▶ _Exercise instructions_: Every entry gets copied exactly. No images go into the copy.

[[ Data shown, beginning ]]

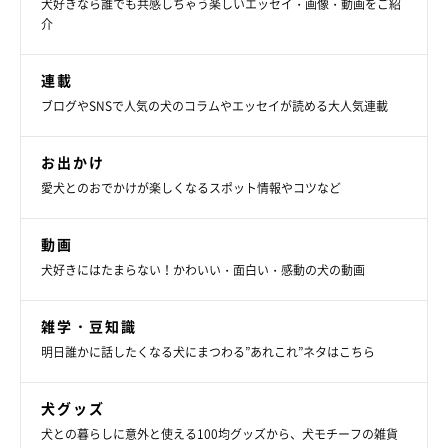
犬好きなら誰でも共感しちゃう楽しいエッセイ・画像・動画をご紹
介
連載
ブログやSNSで人気の犬のコラムやエッセイが読める大人気連載
お出かけ
愛犬とのおでかけが楽しくなるスポット情報やコツなど
動画
犬好きにはたまらない！かわいい・面白い・感動の犬の動画
雑学・豆知識
明日誰かに話したくなる犬にまつわる”あれこれ”ネタはこちら
犬グッズ
犬との暮らしに意外と使える100均グッズから、犬モチーフの雑貨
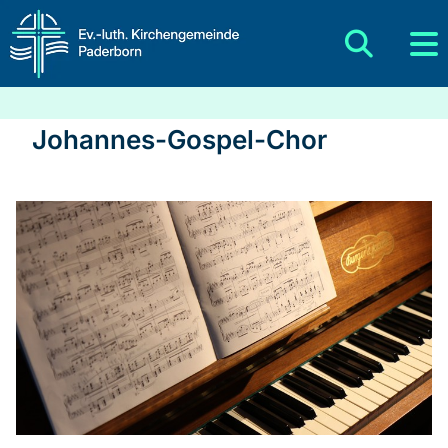
Johannes-Gospel-Chor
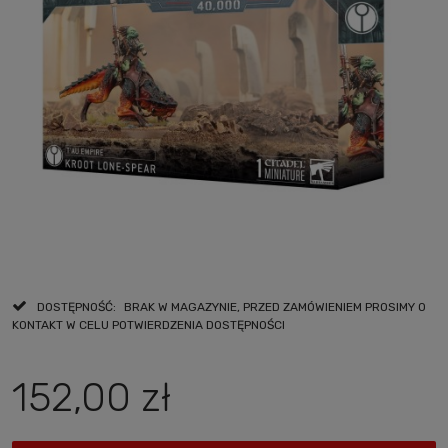
DOSTĘPNOŚĆ:
BRAK W MAGAZYNIE, PRZED ZAMÓWIENIEM PROSIMY O
KONTAKT W CELU POTWIERDZENIA DOSTĘPNOŚCI
152,00 zł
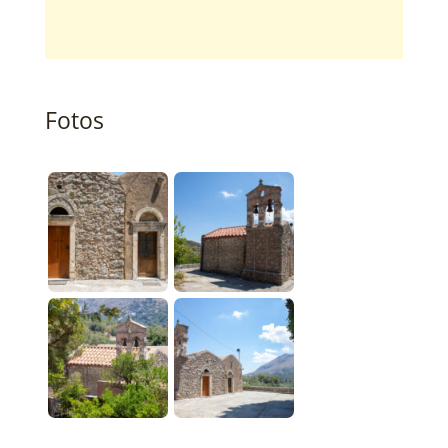
Fotos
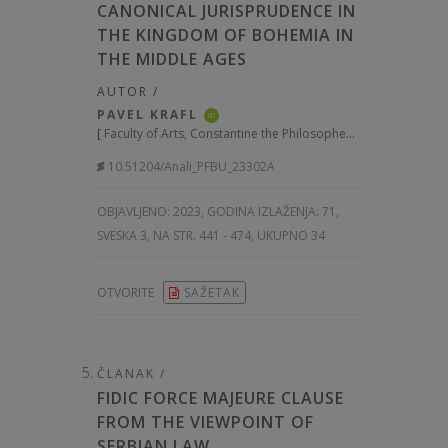
CANONICAL JURISPRUDENCE IN
THE KINGDOM OF BOHEMIA IN
THE MIDDLE AGES
AUTOR /
PAVEL KRAFL
iD
[
Faculty of Arts, Constantine the Philosopher University in Nitra, Slovakia
10.51204/Anali_PFBU_23302A
OBJAVLJENO:
2023, GODINA IZLAŽENJA: 71
,
SVESKA 3, NA STR. 441 - 474, UKUPNO 34
OTVORITE
SAŽETAK
ČLANAK /
FIDIC FORCE MAJEURE CLAUSE
FROM THE VIEWPOINT OF
SERBIAN LAW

[[ Data shown, end ]]

▶ _Result of the exercise_:
犬好きなら誰でも共感しちゃう楽しいエッセイ・画像・動画をご紹
介
連載
ブログやSNSで人気の犬のコラムやエッセイが読める大人気連載
お出かけ
愛犬とのおでかけが楽しくなるスポット情報やコツなど
動画
犬好きにはたまらない！かわいい・面白い・感動の犬の動画
雑学・豆知識
明日誰かに話したくなる犬にまつわる”あれこれ”ネタはこちら
犬グッズ
犬との暮らしに意外と使える100均グッズから、犬モチーフの雑貨
Johannes-Gospel-Chor
DOSTĘPNOŚĆ:
BRAK W MAGAZYNIE, PRZED ZAMÓWIENIEM PROSIMY O
KONTAKT W CELU POTWIERDZENIA DOSTĘPNOŚCI
152,00 zł
Fotos
CANONICAL JURISPRUDENCE IN
THE KINGDOM OF BOHEMIA IN
THE MIDDLE AGES
AUTOR /
PAVEL KRAFL
iD
[
Faculty of Arts, Constantine the Philosopher University in Nitra, Slovakia
10.51204/Anali_PFBU_23302A
OBJAVLJENO:
2023, GODINA IZLAŽENJA: 71
,
SVESKA 3, NA STR. 441 - 474, UKUPNO 34
OTVORITE
SAŽETAK
ČLANAK /
FIDIC FORCE MAJEURE CLAUSE
FROM THE VIEWPOINT OF
SERBIAN LAW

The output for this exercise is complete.